━━ Given entries
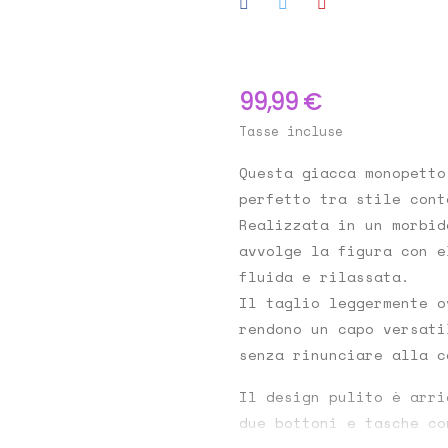
99,99 €
Tasse incluse
Questa giacca monopetto
perfetto tra
stile cont
Realizzata in un morbid
avvolge la figura con e
fluida e rilassata.
Il taglio leggermente o
rendono un capo versati
senza rinunciare alla c
Il design pulito è arr
due bottoni
e
tasche co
━━━━
Apart from the images, every line above is to be given again exactly.

99,99 €
Tasse incluse
Questa giacca monopetto
perfetto tra
stile cont
Realizzata in un morbid
avvolge la figura con e
fluida e rilassata.
Il taglio leggermente o
rendono un capo versati
senza rinunciare alla c
Il design pulito è arr
due bottoni
e
tasche co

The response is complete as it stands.